- The task -
Write out every entry exactly as it stands.

------------------------------

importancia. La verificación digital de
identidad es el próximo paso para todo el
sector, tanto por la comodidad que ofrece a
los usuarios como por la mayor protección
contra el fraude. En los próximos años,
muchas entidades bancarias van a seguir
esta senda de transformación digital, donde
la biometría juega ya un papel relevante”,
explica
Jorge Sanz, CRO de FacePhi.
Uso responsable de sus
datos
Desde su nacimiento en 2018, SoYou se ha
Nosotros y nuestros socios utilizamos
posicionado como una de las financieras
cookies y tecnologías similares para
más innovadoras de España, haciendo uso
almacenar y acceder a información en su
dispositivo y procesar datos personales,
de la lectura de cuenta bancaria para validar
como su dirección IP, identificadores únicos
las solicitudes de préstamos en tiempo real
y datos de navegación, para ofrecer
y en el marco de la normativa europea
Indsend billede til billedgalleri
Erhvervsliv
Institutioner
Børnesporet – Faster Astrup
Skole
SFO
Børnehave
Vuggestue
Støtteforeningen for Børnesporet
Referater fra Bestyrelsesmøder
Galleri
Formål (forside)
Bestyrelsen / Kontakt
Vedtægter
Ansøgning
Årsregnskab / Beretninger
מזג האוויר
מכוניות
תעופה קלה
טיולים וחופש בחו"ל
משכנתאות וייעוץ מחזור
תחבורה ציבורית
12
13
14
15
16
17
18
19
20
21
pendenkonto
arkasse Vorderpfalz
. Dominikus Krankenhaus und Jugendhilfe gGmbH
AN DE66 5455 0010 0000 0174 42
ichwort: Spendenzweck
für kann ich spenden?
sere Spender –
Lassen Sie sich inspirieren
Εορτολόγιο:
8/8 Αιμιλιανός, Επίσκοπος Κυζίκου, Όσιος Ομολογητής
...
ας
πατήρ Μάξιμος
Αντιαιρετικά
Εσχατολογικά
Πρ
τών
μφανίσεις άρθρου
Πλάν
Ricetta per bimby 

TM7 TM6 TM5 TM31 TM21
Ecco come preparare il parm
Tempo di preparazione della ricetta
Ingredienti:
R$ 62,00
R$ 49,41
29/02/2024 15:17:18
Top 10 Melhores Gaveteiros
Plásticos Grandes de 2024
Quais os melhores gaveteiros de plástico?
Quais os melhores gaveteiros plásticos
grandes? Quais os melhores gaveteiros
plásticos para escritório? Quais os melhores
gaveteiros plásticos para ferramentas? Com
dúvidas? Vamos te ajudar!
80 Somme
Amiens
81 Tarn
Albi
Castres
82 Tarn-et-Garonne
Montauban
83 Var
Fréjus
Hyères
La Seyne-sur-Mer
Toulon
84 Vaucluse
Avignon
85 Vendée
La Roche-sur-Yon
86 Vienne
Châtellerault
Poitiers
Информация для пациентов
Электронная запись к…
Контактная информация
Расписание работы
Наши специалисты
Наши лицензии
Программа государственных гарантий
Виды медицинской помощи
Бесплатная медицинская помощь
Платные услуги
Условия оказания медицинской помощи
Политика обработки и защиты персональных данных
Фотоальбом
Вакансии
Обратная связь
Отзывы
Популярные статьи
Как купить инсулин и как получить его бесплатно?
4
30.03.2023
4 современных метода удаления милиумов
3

------------------------------

- Reply -
importancia. La verificación digital de
identidad es el próximo paso para todo el
sector, tanto por la comodidad que ofrece a
los usuarios como por la mayor protección
contra el fraude. En los próximos años,
muchas entidades bancarias van a seguir
esta senda de transformación digital, donde
la biometría juega ya un papel relevante”,
explica
Jorge Sanz, CRO de FacePhi.
Uso responsable de sus
datos
Desde su nacimiento en 2018, SoYou se ha
Nosotros y nuestros socios utilizamos
posicionado como una de las financieras
cookies y tecnologías similares para
más innovadoras de España, haciendo uso
almacenar y acceder a información en su
dispositivo y procesar datos personales,
de la lectura de cuenta bancaria para validar
como su dirección IP, identificadores únicos
las solicitudes de préstamos en tiempo real
y datos de navegación, para ofrecer
y en el marco de la normativa europea
Indsend billede til billedgalleri
Erhvervsliv
Institutioner
Børnesporet – Faster Astrup
Skole
SFO
Børnehave
Vuggestue
Støtteforeningen for Børnesporet
Referater fra Bestyrelsesmøder
Galleri
Formål (forside)
Bestyrelsen / Kontakt
Vedtægter
Ansøgning
Årsregnskab / Beretninger
מזג האוויר
מכוניות
תעופה קלה
טיולים וחופש בחו"ל
משכנתאות וייעוץ מחזור
תחבורה ציבורית
12
13
14
15
16
17
18
19
20
21
pendenkonto
arkasse Vorderpfalz
. Dominikus Krankenhaus und Jugendhilfe gGmbH
AN DE66 5455 0010 0000 0174 42
ichwort: Spendenzweck
für kann ich spenden?
sere Spender –
Lassen Sie sich inspirieren
Εορτολόγιο:
8/8 Αιμιλιανός, Επίσκοπος Κυζίκου, Όσιος Ομολογητής
...
ας
πατήρ Μάξιμος
Αντιαιρετικά
Εσχατολογικά
Πρ
τών
μφανίσεις άρθρου
Πλάν
Ricetta per bimby 

TM7 TM6 TM5 TM31 TM21
Ecco come preparare il parm
Tempo di preparazione della ricetta
Ingredienti:
R$ 62,00
R$ 49,41
29/02/2024 15:17:18
Top 10 Melhores Gaveteiros
Plásticos Grandes de 2024
Quais os melhores gaveteiros de plástico?
Quais os melhores gaveteiros plásticos
grandes? Quais os melhores gaveteiros
plásticos para escritório? Quais os melhores
gaveteiros plásticos para ferramentas? Com
dúvidas? Vamos te ajudar!
80 Somme
Amiens
81 Tarn
Albi
Castres
82 Tarn-et-Garonne
Montauban
83 Var
Fréjus
Hyères
La Seyne-sur-Mer
Toulon
84 Vaucluse
Avignon
85 Vendée
La Roche-sur-Yon
86 Vienne
Châtellerault
Poitiers
Информация для пациентов
Электронная запись к…
Контактная информация
Расписание работы
Наши специалисты
Наши лицензии
Программа государственных гарантий
Виды медицинской помощи
Бесплатная медицинская помощь
Платные услуги
Условия оказания медицинской помощи
Политика обработки и защиты персональных данных
Фотоальбом
Вакансии
Обратная связь
Отзывы
Популярные статьи
Как купить инсулин и как получить его бесплатно?
4
30.03.2023
4 современных метода удаления милиумов
3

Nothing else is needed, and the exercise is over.